> **WORK REQUIRED**
Among the entries below, how many lines contain the string "avez"? Only the number, please.
(INFORMATION SHOWN Opens)
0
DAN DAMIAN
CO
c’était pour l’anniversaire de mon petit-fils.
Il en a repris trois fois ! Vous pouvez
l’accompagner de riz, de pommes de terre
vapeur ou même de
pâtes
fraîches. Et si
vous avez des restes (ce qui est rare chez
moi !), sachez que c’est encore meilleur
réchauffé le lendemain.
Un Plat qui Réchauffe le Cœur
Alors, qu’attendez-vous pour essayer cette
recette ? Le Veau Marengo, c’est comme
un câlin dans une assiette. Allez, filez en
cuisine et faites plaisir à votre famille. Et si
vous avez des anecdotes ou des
(INFORMATION SHOWN Closes)
> **EXERCISE OUTPUT**
2